Republican legislators in Virginia are sounding the alarm about risks with new provisions providing prepaid postage and drop boxes for absentee ballots. The provisions come as part of a budget amendment proposed by Governor Ralph Northam.
The amendment provides $2 million to create the ballot drop boxes and to pay postage so that voters do not have to pay to return their ballots. The General Assembly will consider the amendments sometime near the beginning of next week.
Virginia State Senator Scott Surovell (D- Fairfax) warned that no matter what Democrats do to allay fears, Republicans will still claim voter fraud. The Republican concerns and the Democratic responses around voter fraud are common messages across the nation.
Virginia State Senate Minority Leader Press Secretary Jeff Ryer, spokesperson for Sen Tommy Norment (R-James City County), detailed three Republican concerns about the proposals:
First, ballot drop boxes create a potential for ballot harvesting. Ballot harvesting is when someone hands out absentee ballots to voters. Then, after the ballots are filled out, the harvester collects the ballots and files them. Adding an extra person into the process increases the risk of tampering with the ballots. Ballot harvesting is illegal in Virginia.
Second, Ryer said that prepaid mail is usually not postmarked, but the postmarks are used to determine if a ballot is filed on time. Without them, it would be hard to prevent late voting.
“The state board of elections ruled that if the postmark is not clear – in other words they can’t tell exactly what the date is (which happens with a decent percentage of postmarks,) or if it doesn’t have a postmark, the presumption would be it was filed on time,” Ryer said.
Third, Ryer is concerned that increased absentee voting will overwhelm Virginia’s elections systems. Ryer mentioned the problems in New York City’s Democratic primary. The New York Post reported that the primary saw 21 percent of its absentee ballots rejected in the June primary due to factors including voter error, a lack of a postmark, or the ballot arriving late.

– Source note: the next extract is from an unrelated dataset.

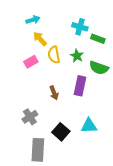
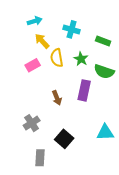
cyan cross: (80, 27) -> (72, 29), moved
cyan triangle: (89, 126) -> (105, 132), moved
gray rectangle: (38, 150) -> (40, 158), size x0.7

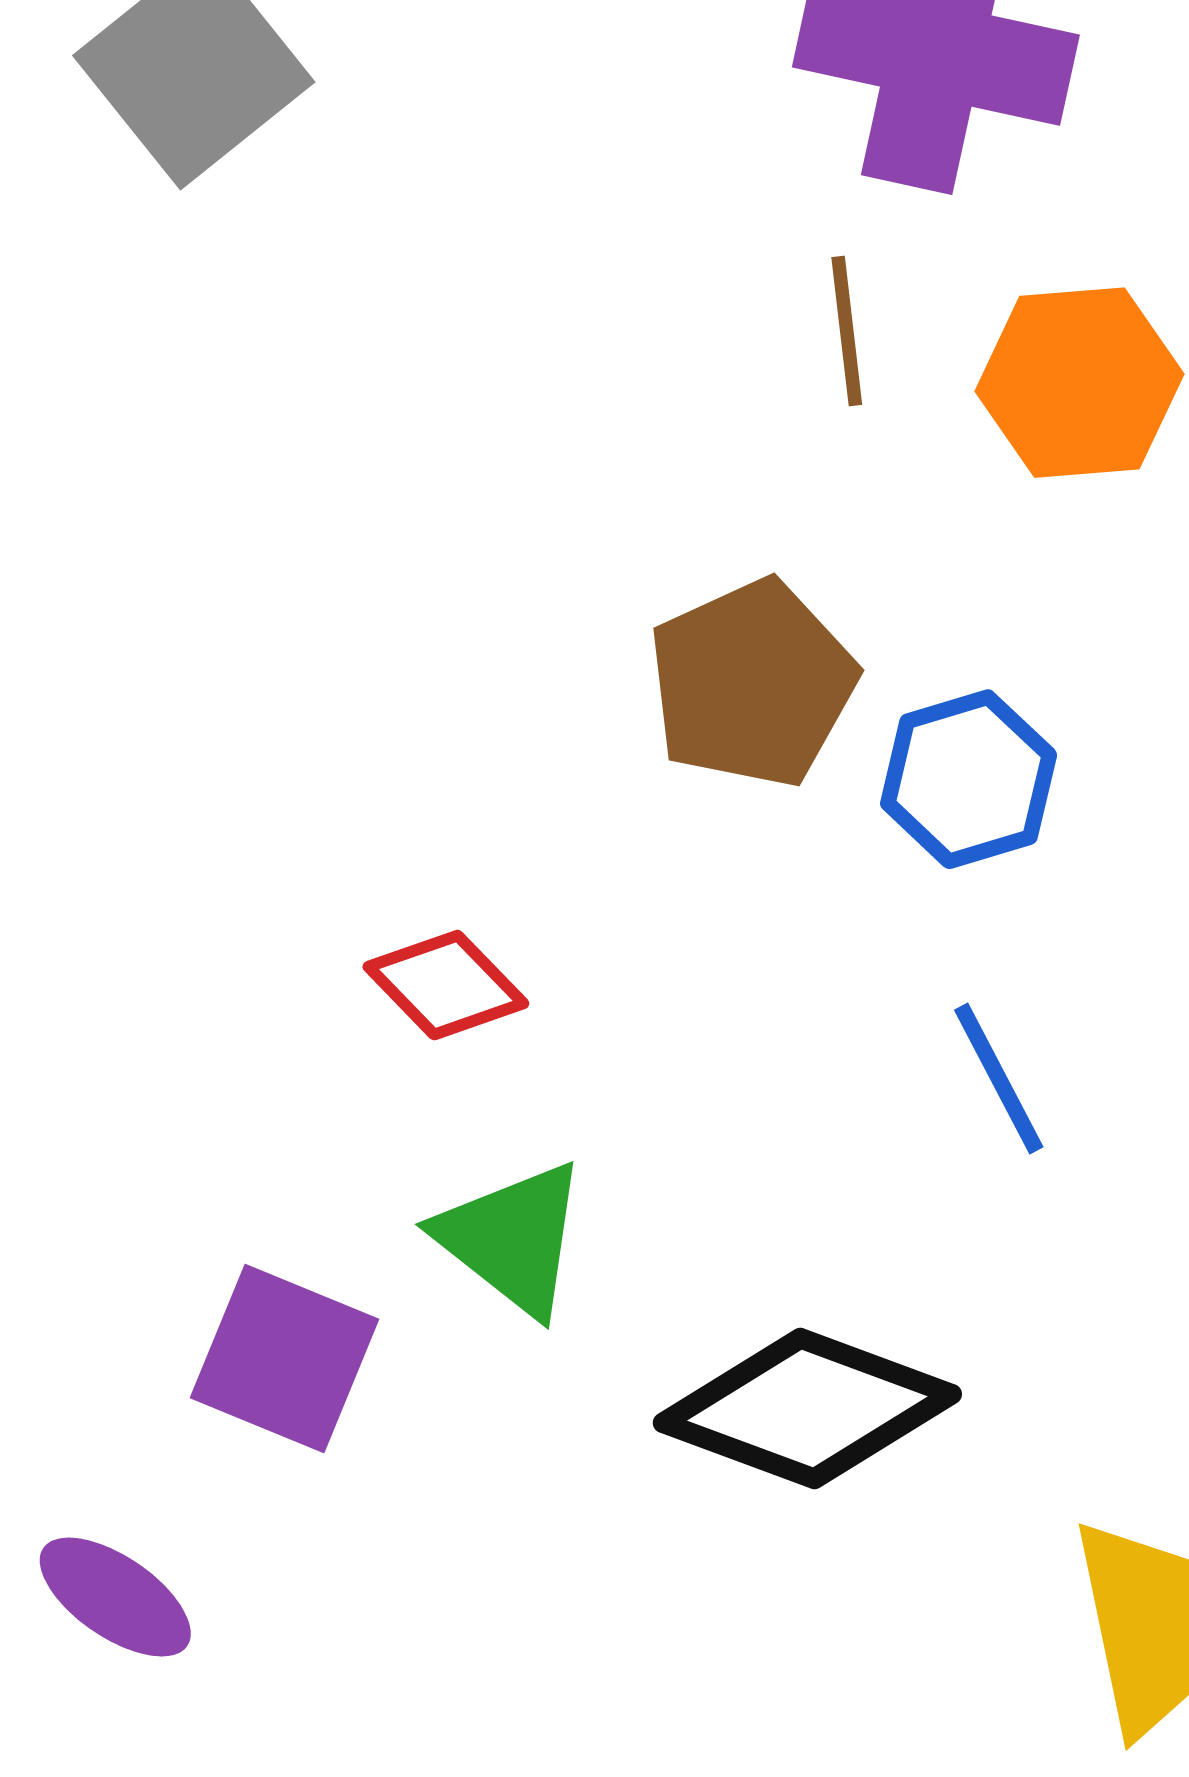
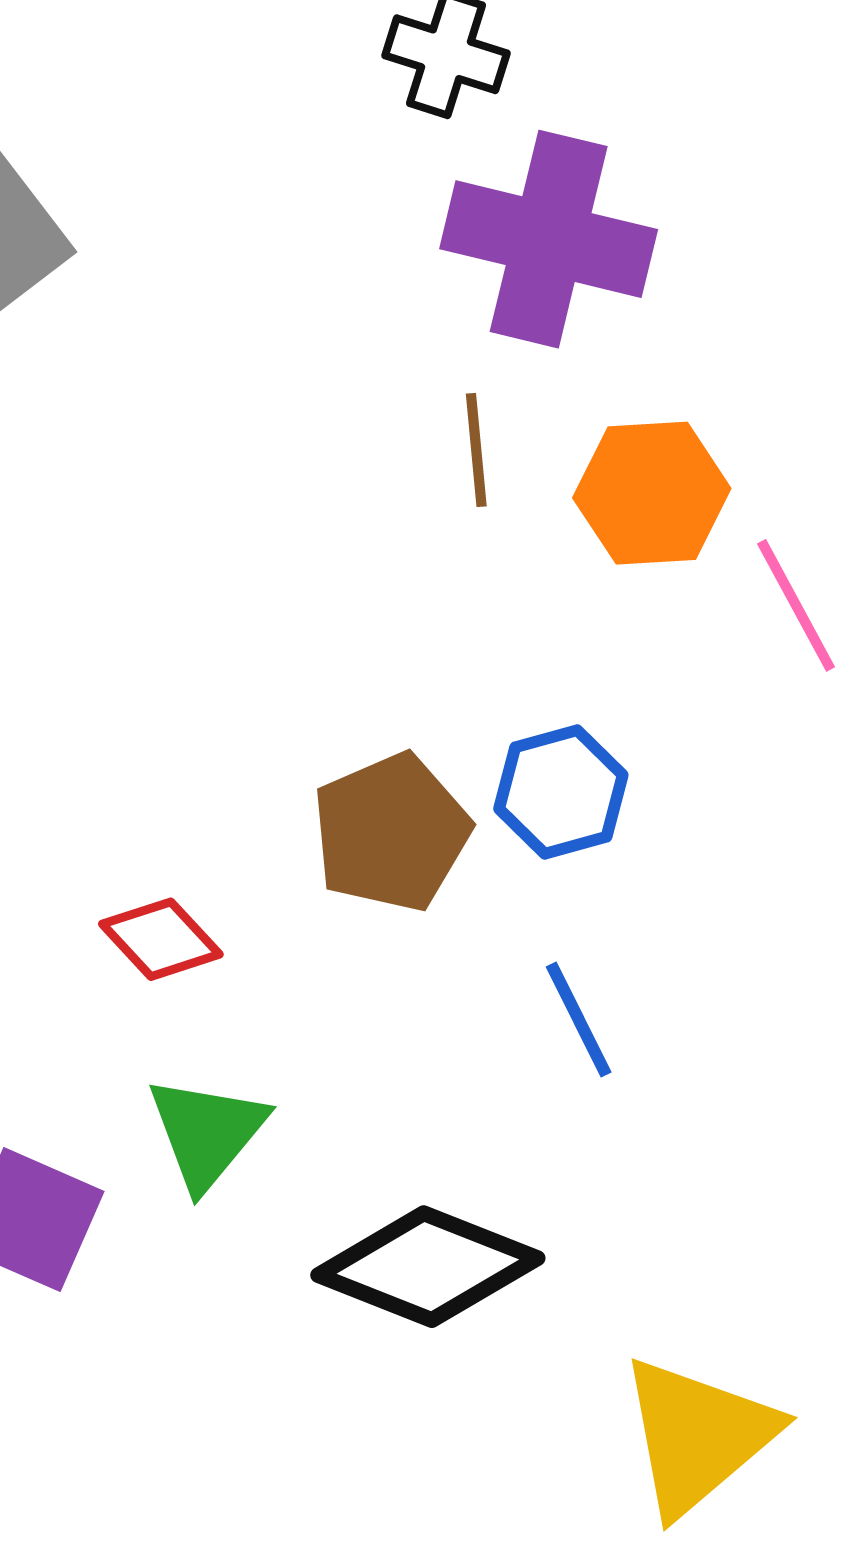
brown pentagon: (752, 683) -> (391, 832), moved
green triangle: (512, 1238) -> (207, 1132), turned 30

Ryer warned about confusion between the terms “universal mail-in voting” and “absentee voting.” Absentee voting already exists in Virginia, although the volume of absentee ballots this year might be higher than normal. Universal mail-in voting is a system that sends ballots to all voters, not just absentee voters. Universal mail-in voting would be difficult to implement in less than two years, according to Ryer.
On Thursday afternoon some members of the assembly said they were waiting for legislation on universal mail-in voting, Ryer said. Hearing that, the Republican caucus began to fear that Democrats were going to sneak in a last-minute bill. Ryer said the comments were probably about the existing absentee ballot provision, not about universal mail-in ballots. Such a large last minute change to the election would be dangerous. Ryer did not think the Democrats would destroy election integrity.
Surovell expressed frustration over the misinformation. He said that the only ballot-related provisions being considered are the provisions for prepaid absentee ballots and ballot drop boxes. He warned that these kinds of fears are nothing new.